Pleurodesis is performed to prevent recurrence of pneumothorax or recurrent pleural effusion. It can be done chemically or surgically. It is generally avoided in patients with cystic fibrosis, if possible, because lung transplantation becomes more difficult following this procedure. Previous pneumothorax with or without pleurodesis is not a contraindication to subsequent lung transplantation.

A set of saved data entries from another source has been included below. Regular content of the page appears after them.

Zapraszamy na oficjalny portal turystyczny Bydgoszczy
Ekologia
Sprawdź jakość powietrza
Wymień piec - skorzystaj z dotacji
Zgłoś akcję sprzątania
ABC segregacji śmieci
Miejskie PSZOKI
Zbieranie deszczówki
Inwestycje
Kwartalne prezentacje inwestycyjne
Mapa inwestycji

Chemicals such as bleomycin, tetracycline (e.g., minocycline), povidone-iodine, or a slurry of talc can be introduced into the pleural space through a chest drain. The instilled chemicals cause irritation between the parietal and the visceral layers of the pleura which closes off the space between them and prevents further fluid from accumulating Pharmacy-prepared chemicals for pleurodesis should be clearly labeled “NOT FOR IV ADMINISTRATION” to avoid potentially fatal wrong-site medication errors.
Povidone iodine is equally effective and safe as talc, and may be preferred because of easy availability and low cost.
Chemical pleurodesis is a painful procedure, and so patients are often premedicated with a sedative and analgesics. A local anesthetic may be instilled into the pleural space, or an epidural catheter may be placed for anesthesia.